Do you need help planning your herb garden? Contact this independently owned aesthetic pruning and landscaping service based out of Oakland, CA – Arbolex Landscape

The indispensable ten – Grow these herbs

  • Parsley: Grow Italian Parsley first, Curley Leaf second—a joy on many foods. Sprinkle chopped Parsley on scrambled eggs, or on pasta with butter and Parmesan cheese. We love it with soups. 
  • Oregano: We use oregano on mushroom pizza and pasta dishes. Oregano is tantalizing on tacos and marinated meats. 
  • Sweet Marjoram: Use it like Oregano. We often use a combination of the two. 
  • Mint: Use mint with pasta, meats, soups, cocktails, and teas. Mint is best grown in a container. It can take over a yard when planted in an open area.
  • Basil: It has many uses. We put Basil leaves in salads and sandwiches. Make pesto to put on pasta and pizzas. We love Basil chopped with fresh tomatoes. Basil dies in the winter, but many people substitute arugula for Basil leaves during the winter months.
  • Thyme: My favorite saying: “You can never have too much Thyme.” Mushrooms and Thyme are a favorite pairing. Use in marinated dishes, on pizza, eggs, and more. A little Thyme goes a long way. Thyme is a hearty herb and will grow through winter. 
  • Rosemary: Use in wine sauces and chicken dishes. We love it on small roasting potatoes on the grill or on a pan in the oven. We have a favorite recipe for a wine reduction sauce with lots of Rosemary.
  • Sage: Sage loves wine. We use Sage in a Tuscan Pork Tenderloin recipe and in this fantastic soup recipe. Use it, too, when you make dressing or stuffing for your Thanksgiving Turkey.
  • Tarragon. It goes great with fish, chicken, and salad dressings.
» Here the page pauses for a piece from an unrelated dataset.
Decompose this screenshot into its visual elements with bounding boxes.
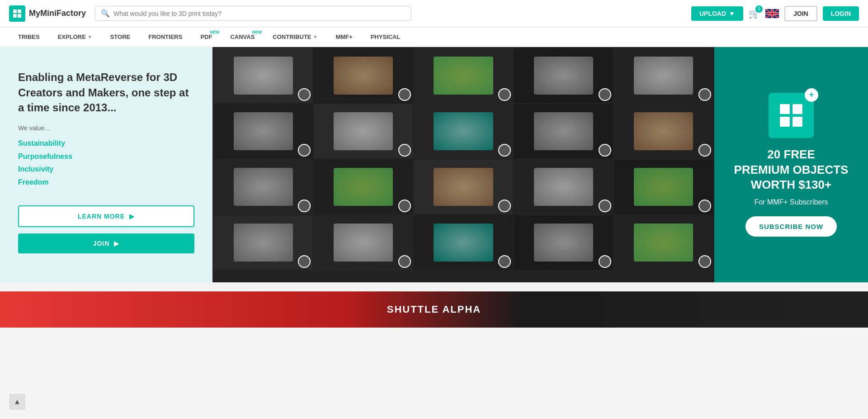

We miss our Tarragon in the winter, but it grows back with vigor each spring. 
  • Dill: Salmon loves dill. Dill on pasta with veggies and a creamy sauce is yummy. Dill and potato salads are magnificent.

Bonus herb

One of my favorite herbs is Cilantro. I did not list it as part of the herb garden because it is challenging to grow. It bolts quickly. I now buy Cilantro at least once a week at the produce market. I cut the bottom of the stems and place the Cilantro standing in a glass of water. Cilantro always makes a red wine more flavorful. That’s unless you are a Cilantro Hater. See Cilantro Wars. Cilantro with spicy Mexican dishes is the perfect match.